─── Material for this exercise

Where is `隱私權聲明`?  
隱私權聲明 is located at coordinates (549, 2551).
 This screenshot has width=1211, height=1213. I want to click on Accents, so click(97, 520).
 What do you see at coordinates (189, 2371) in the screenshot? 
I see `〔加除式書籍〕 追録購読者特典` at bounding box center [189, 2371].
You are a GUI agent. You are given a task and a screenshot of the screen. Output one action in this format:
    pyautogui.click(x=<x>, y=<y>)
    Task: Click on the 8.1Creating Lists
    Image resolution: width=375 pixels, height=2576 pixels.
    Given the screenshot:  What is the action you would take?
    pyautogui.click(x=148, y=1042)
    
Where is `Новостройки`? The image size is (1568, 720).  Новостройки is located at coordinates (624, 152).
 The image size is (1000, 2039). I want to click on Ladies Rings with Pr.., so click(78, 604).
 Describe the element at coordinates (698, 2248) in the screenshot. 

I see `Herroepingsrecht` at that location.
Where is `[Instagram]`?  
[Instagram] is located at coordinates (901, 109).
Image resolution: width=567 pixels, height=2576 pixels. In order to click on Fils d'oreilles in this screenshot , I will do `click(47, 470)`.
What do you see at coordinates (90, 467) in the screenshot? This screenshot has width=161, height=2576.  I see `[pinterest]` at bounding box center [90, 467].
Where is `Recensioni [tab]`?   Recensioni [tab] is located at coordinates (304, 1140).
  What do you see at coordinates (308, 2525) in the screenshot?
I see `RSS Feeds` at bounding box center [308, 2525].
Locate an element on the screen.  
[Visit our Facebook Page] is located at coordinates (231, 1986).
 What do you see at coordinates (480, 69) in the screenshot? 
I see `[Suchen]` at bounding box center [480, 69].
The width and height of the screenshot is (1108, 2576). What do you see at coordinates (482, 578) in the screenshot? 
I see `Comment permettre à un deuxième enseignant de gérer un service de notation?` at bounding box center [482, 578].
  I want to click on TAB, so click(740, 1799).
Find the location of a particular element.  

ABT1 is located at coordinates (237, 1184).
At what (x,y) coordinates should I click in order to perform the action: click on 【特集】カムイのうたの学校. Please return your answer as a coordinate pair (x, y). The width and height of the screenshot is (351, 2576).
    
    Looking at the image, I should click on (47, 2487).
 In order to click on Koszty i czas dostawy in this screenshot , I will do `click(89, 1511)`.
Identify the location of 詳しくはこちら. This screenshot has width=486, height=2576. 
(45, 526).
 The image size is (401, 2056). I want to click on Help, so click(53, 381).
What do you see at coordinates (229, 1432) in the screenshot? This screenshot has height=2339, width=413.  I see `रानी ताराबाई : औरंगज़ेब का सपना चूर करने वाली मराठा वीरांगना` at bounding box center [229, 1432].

──────

**Exercise aim**
Copy every line of the material above in which the word "pixels" appears.

**Result of the exercise**
    Image resolution: width=375 pixels, height=2576 pixels.
Image resolution: width=567 pixels, height=2576 pixels. In order to click on Fils d'oreilles in this screenshot , I will do `click(47, 470)`.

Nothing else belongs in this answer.